Swoop ADU is an accessory dwelling unit attached to a 1980s split-level suburban home in South Orange, New Jersey. Sarah, the owner of the house that currently sits on the property lives there with her daughter and her family. Swoop ADU is for her new place to start a new chapter of her life, in close proximity to her family.


The Location
The project sits within a quintessential North American suburban condition: a cul-de-sac of near-identical houses, constructed simultaneously by a single developer and based on what is commonly reffered to as same split-level single-family typology.


It is within this context of uniformity, Swoop ADU reveals itself to the residents of the cul-de-sac via a brief peek-a-boo moment. Along the street, the gable roof defines a consistent upper boundary for every house. Swoop ADU engages this ubiquity by inversion: instead of adding another gabled mass, it subtracts one. The absence of the gable forms a carved-out negative space that establishes the entry.

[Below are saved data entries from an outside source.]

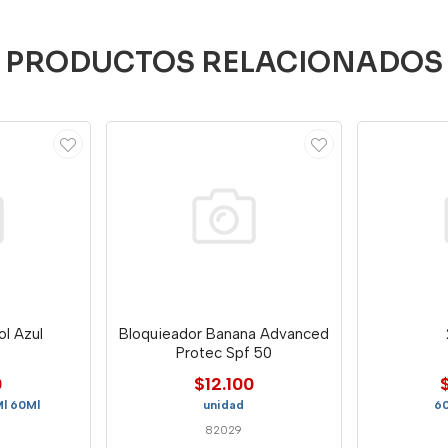
PRODUCTOS RELACIONADOS
ol Azul
Bloquieador Banana Advanced
Protec Spf 50
0
$12.100
Ml 60Ml
unidad
60
82029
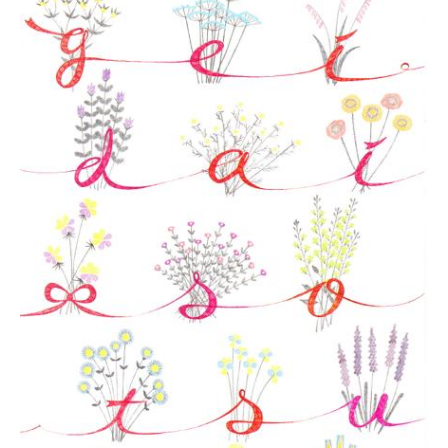
協
会
事
務
局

If the gable roof is the most defining element of this suburban landscape, the seam between the upper and lower materials is a close second. Swoop ADU reinterprets this interface not as a static divider, but as a dynamic architectural line. As the facade transitions toward the backyard, the seam animates, responding to program and openings before settling back into its horizontal condition as it reconnects with the existing house.
As Sarah’s move into Swoop ADU marks a moment of transition, the architecture mirrors this passage through continuity and change. Swoop ADU gathers the language of its past and reworks it into an architecture that feels at once inherited and distinctly its own.